One of the challenges in our study was the strict classification of land-cover as non-forest and logged-forest. Our ROI includes areas that often flood in the monsoon changing the percentages of these areas every year. New road construction or mining in recently logged forests can be classified as non-forest, while previously cleared primary forest can show regrowth as secondary vegetation. The difficult terrain in the region makes robust collection of ground-control points challenging. Hence, we make the following suggestions: 1) dry summer season images are best to distinguish secondary and non-woody vegetation from primary forest, 2) a binary classification system of forest and non-forest, and 3) forest loss estimations within a completely forested region such that loss in later years can be detected using year-to-year image subtraction techniques. However, we hope our work is a step towards achieving accurate forest loss estimates for an under-explored, mountainous region with exceptional forests and biodiversity.
The key management measures to stop the illegal logging are 1) a complete ban on the use/sale and possession of mechanized chainsaws in the area. While prohibitory orders have been issued in the past by the district administration, these have not been enforced, 2) stopping the unregulated movement of hired labour from the neighbouring state into Arunachal Pradesh for their use in illegal logging and transportation activities, 3) a thorough on-ground survey of the areas affected along with official and transparent records of seizure and disposal of seized timber from inside the forest and from illegal timber depots 3) night patrolling by police/Forest Department staff on all possible movement routes to stop the movement of trucks carrying timber out of the state, 4) the establishment of regular forest and/or community monitoring patrols to check illegal felling within the RF and 5) a constant monitoring of the state of forest cover by an external agency to ensure that illegal logging has been stopped. In the long-term, for better governance, clarity in the use and ownership of forest land also needs to be addressed under the law given that some of the designated forest area is under settlements and multiple use areas by people.
Code Availability
The code for image classification publicly available on https://github.com/monsoonforest/deforestation/blob/master/randomForest-image-classification.
Data Availability
RapidEye and PlanetScope datasets are not openly available as Planet Labs is a commercial company. CS obtained the datasets through Planet Lab’s Education and Research program upon application. The classified land-cover datasets can be made available upon request from the authors.
Author contributions
AD and CS conceived the idea and the study; DP and AD provided field data; CS analysed the data; AD and CS wrote the paper with inputs from DP.
Conflict of Interest
The authors declare that they have no conflict of interest.
Acknowledgments
We thank Rohit Naniwadekar, TR Shankar Raman, Divya Mudappa, Kulbhushuan Suryawanshi, Charudutt Mishra for comments on earlier drafts of the paper.
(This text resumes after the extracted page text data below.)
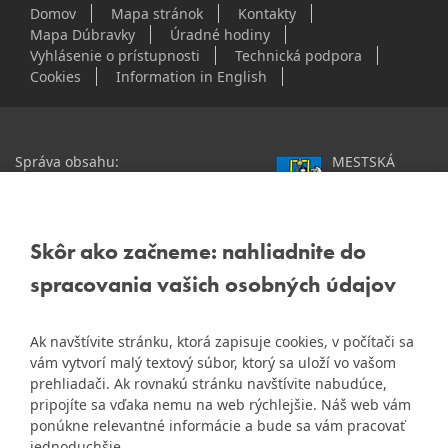
Domov
Mapa stránok
Kontakty
Mapa Dúbravky
Úradné hodiny
Vyhlásenie o prístupnosti
Technická podpora
Cookies
Information in English
Správa obsahu:
MESTSKÁ
webmaster@dubravka.sk
ČASŤ
Informácie:
info@dubravka.sk
BRATISLAVA-
DÚBRAVKA
Staršie informácie a dokumenty
Žatevná 2, 844 02
Skôr ako začneme: nahliadnite do
nájdete na
Bratislava
spracovania vašich osobných údajov
starej stránke Dúbravky
IČO: 00603406
Ak navštívite stránku, ktorá zapisuje cookies, v počítači sa
DIČ: 2020919120
vám vytvorí malý textový súbor, ktorý sa uloží vo vašom
IČ DPH: Nie sme platca
prehliadači. Ak rovnakú stránku navštívite nabudúce,
Naša mestská časť získala 3.
DPH
pripojíte sa vďaka nemu na web rýchlejšie. Náš web vám
ZlatyErb.sk
miesto v súťaži
o
ponúkne relevantné informácie a bude sa vám pracovať
najlepšiu internetovú stránku
Bankové spojenie:
jednoduchšie.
We thank the field staff and nest protectors from the Nyishi community for monitoring and protecting the hornbill nests and several local community leaders for their help and support for the conservation program. CS is grateful to M. Raghurama, S. Virdi and S. Pulla for suggestions that improved the analyses. We are grateful to Planet Labs for providing access to their data to CS via their education and research program.